N’est-ce pas aussi à la lumière du principe des causes finales qu’Aristote entrevoit la grande loi de la continuité dans la nature ? Le monde, dit-il dans la Métaphysique, n’est pas comme un mauvais poème dont les épisodes soient sans liens entre eux. De même la nature ne saute pas brusquement et par caprice d’une forme vivante à une autre : elle n’ignore pas l’art des transitions. « Dans la nature, le passage des êtres inanimés aux animaux se fait peu à peu et d’une façon tellement insensible qu’il est impossible de tracer une limite entre ces deux classes. Après les êtres inanimés, viennent les plantes, qui diffèrent entre elles par l’inégalité de la quantité de vie qu’elles possèdent. Comparées aux corps bruts, les plantes paraissent douées de vie ; elles paraissent inanimées comparées aux animaux. Des plantes aux animaux le passage n’est point subit et brusque ; on trouve dans la mer des êtres dont on douterait si ce sont des animaux ou des plantes ; ils sont adhérens aux autres corps, et beaucoup ne peuvent être détachés sans périr des corps auxquels ils sont attachés. » Et il cite, parmi ces êtres ambigus, les pinnes, les solens, les orties de mer, surtout les éponges.
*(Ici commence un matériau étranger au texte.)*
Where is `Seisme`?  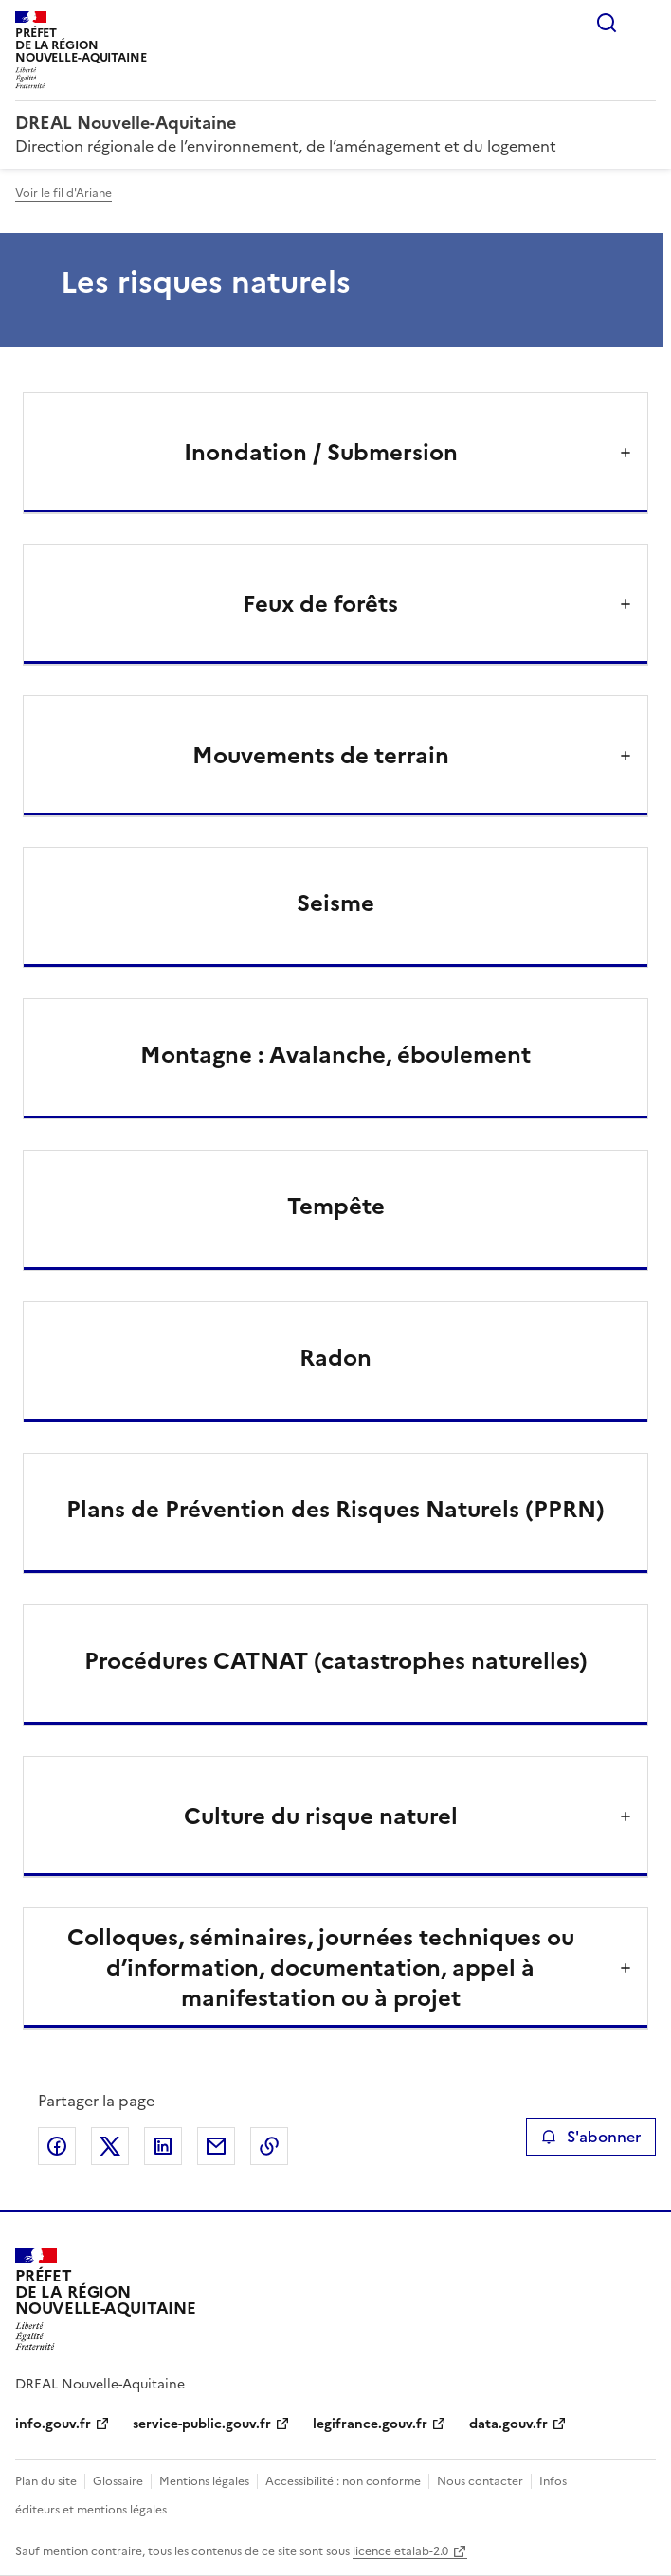 Seisme is located at coordinates (335, 903).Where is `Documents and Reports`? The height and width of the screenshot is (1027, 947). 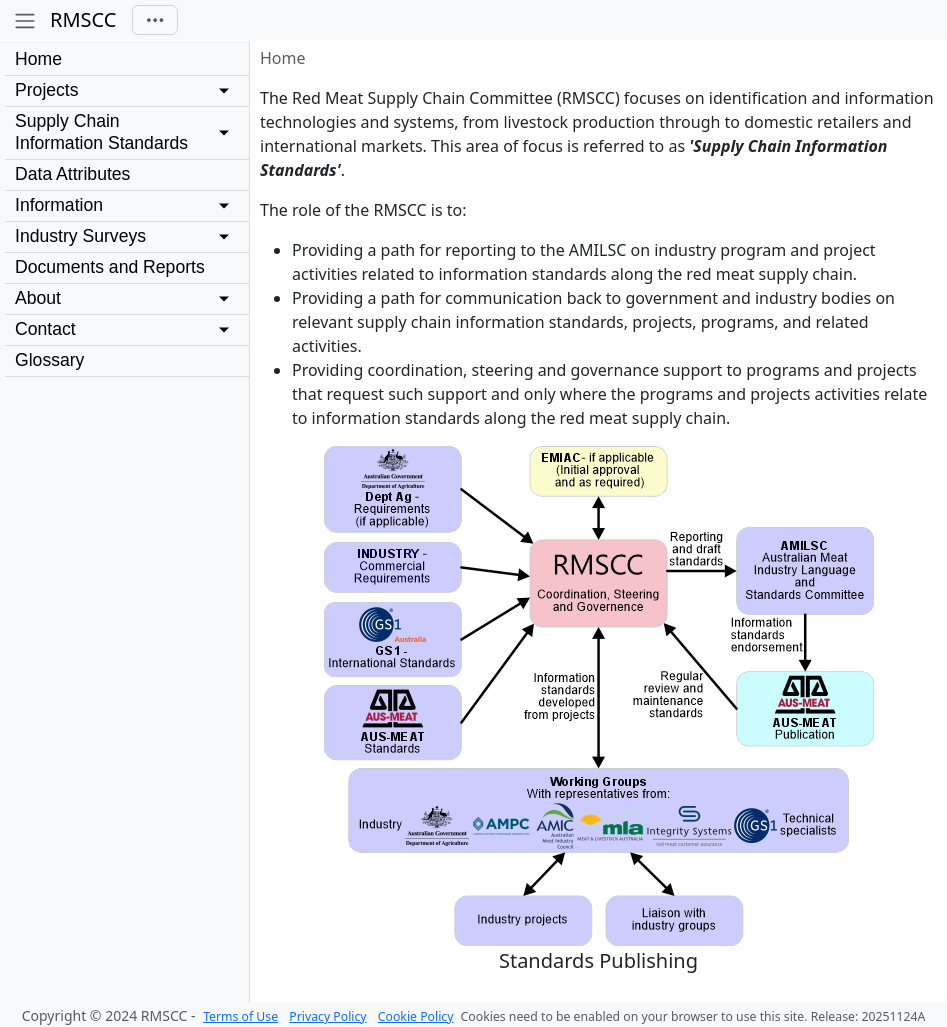 Documents and Reports is located at coordinates (110, 267).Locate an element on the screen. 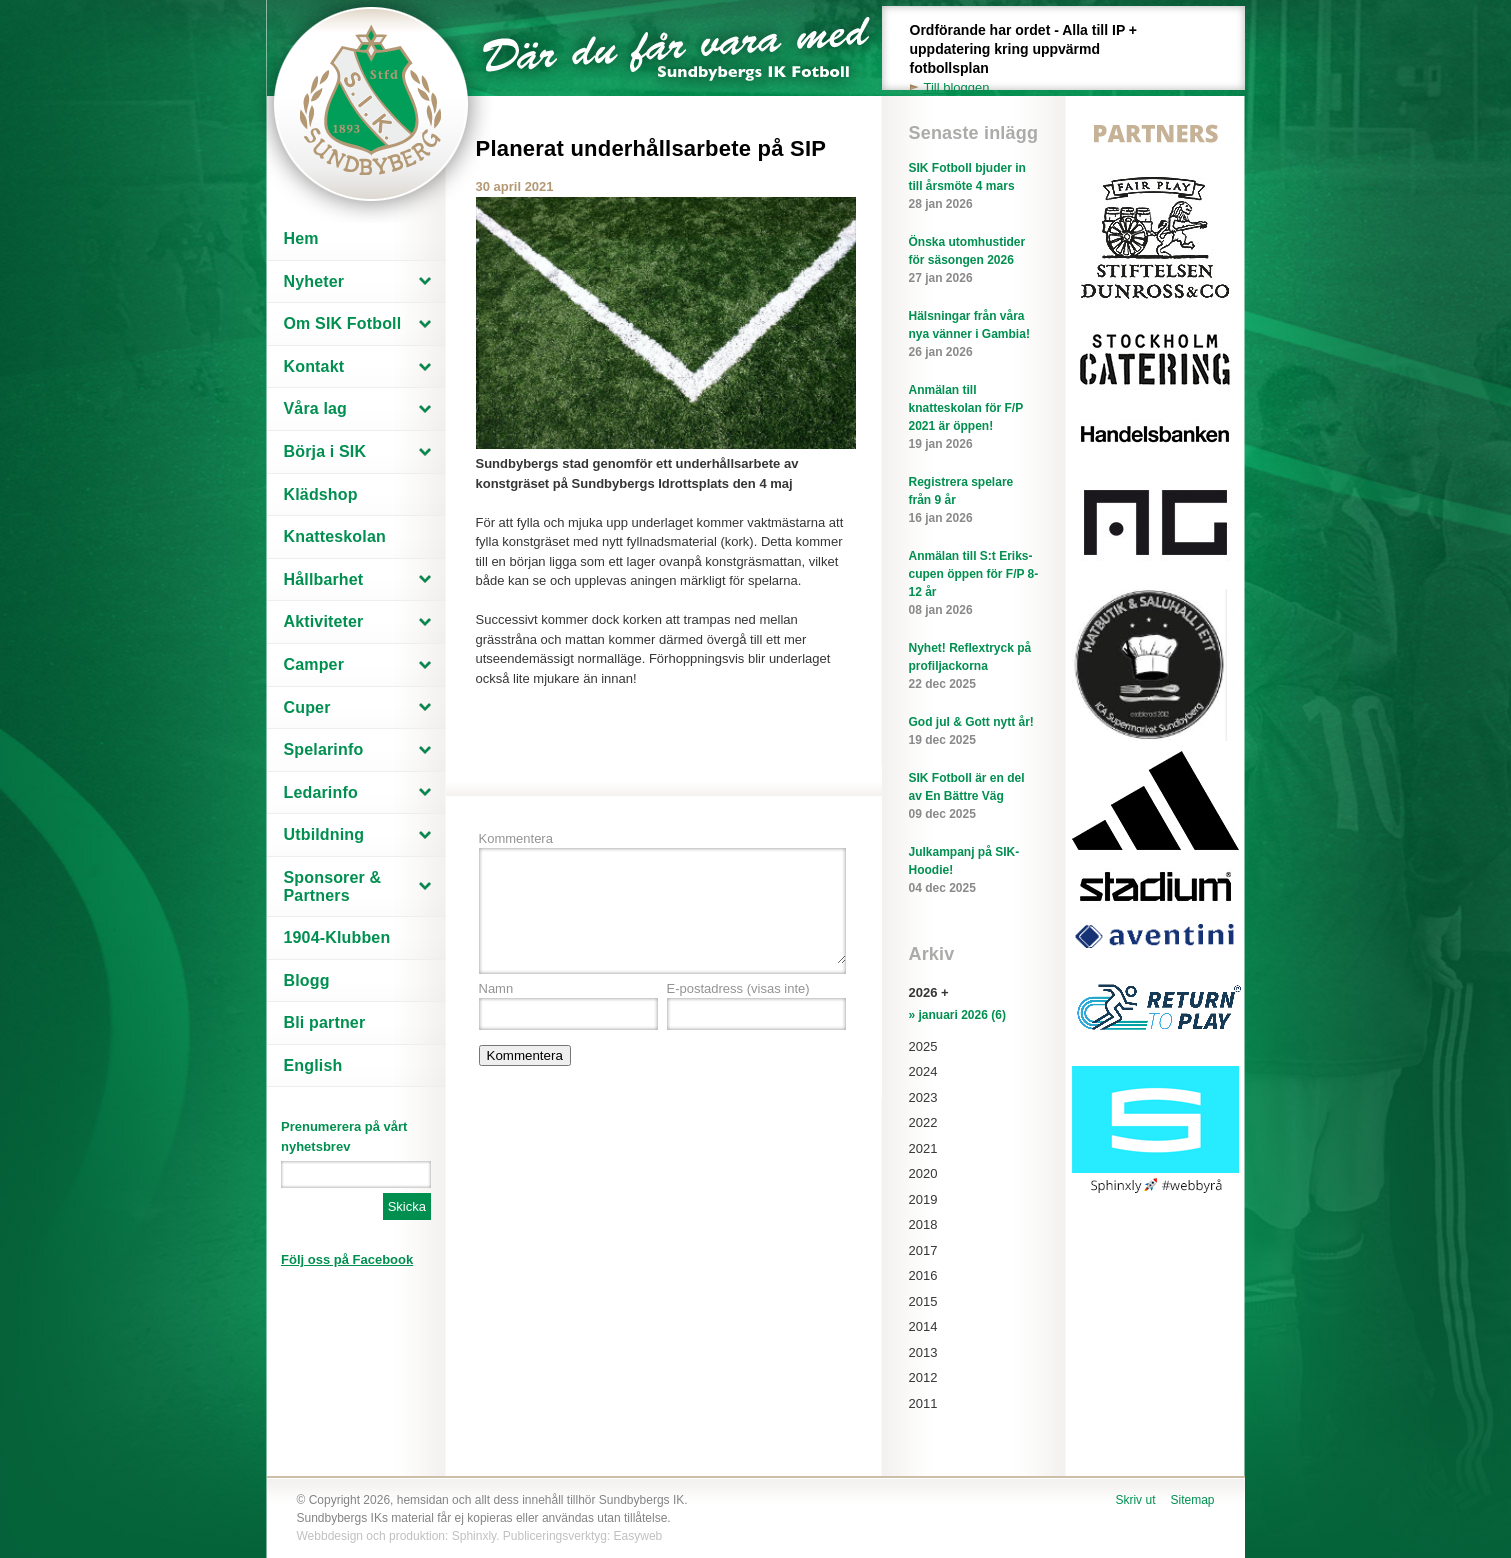  2024 is located at coordinates (923, 1071).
On s’est autorisé de ce passage célèbre pour faire d’Aristote un précurseur du transformisme. La tentation est d’autant plus forte, qu’ailleurs le philosophe grec semble pressentir la théorie de Kœlliker et expliquer par une légère modification dans la constitution des petites parties les différences qui séparent ensuite les animaux terrestres des animaux aquatiques. Quelques accidens survenus dans le cours du développement embryogénique suffiraient donc à rendre compte de la variété des espèces. N’est-ce pas là l’hypothèse des variations accidentelles, qui joue un si grand rôle dans la doctrine darwinienne ? Mais il ne faut pas abuser de ces rapprochemens. Au fond, Aristote tient pour l’immutabilité des espèces, ou tout au moins de certains types essentiels qui marquent à ses yeux comme les échelons de la vie dans la nature. Et c’est encore l’idée de la finalité qui le conduit à cette conclusion. L’âme est, en effet, la cause finale du corps vivant, et l’âme ou principe de la vie se manifeste par une hiérarchie de facultés, nutritive, sensitive, motrice, pensante, dont chacune, impliquant les degrés inférieurs, exprime la complexité et la perfection croissantes de l’organisation.

Sur cette question de l’âme, comme sur celles des causes finales, Aristote a paru à quelques-uns suspect de métaphysique, et pas plus dans un cas que dans l’autre, le soupçon n’est entièrement fondé. Sa théorie de l’âme n’est qu’une généralisation de l’expérience ; elle se tient à une distance égale du matérialisme et du spiritualisme. Il faut bien expliquer cette unité d’harmonie, ce consensus qui est la vie de l’individu. La multiplicité des organes et des fonctions suppose un but commun, une fin qui est précisément la plénitude d’existence dont le vivant est susceptible. Cette fin n’est pas séparable des élémens qui lui servent de moyens, mais elle n’en est pas l’effet. Bien plutôt, elle les produit en un sens, car elle les suscite, elle les fait sortir de l’indétermination d’une matière qui n’est pas encore organisée, elle en est la raison, partant la vraie cause. C’est au fond l’âme qui crée le corps, comme c’est l’attrait de la perfection divine qui crée le progrès dans la nature et peut-être la nature elle-même. Aux yeux du philosophe, la forme, seule intelligible, est, dans l’individu, tout ce qu’il a de réel, et la matière s’évanouissant graduellement, la pensée ne se trouve plus en présence que d’elle-même dans un monde de formes et de fins. Métaphysique si l’on veut ; mais quel savant n’est pas un peu métaphysicien, malgré qu’il en ait, quand il veut aller jusqu’au bout des science ? Et Claude Bernard expliquant l’organisme par une idée directrice qui ressemble pas mal à la forme ou à la ψυχή d’Aristote, n’est-il pas pris, lui aussi, en flagrant délit de métaphysique ?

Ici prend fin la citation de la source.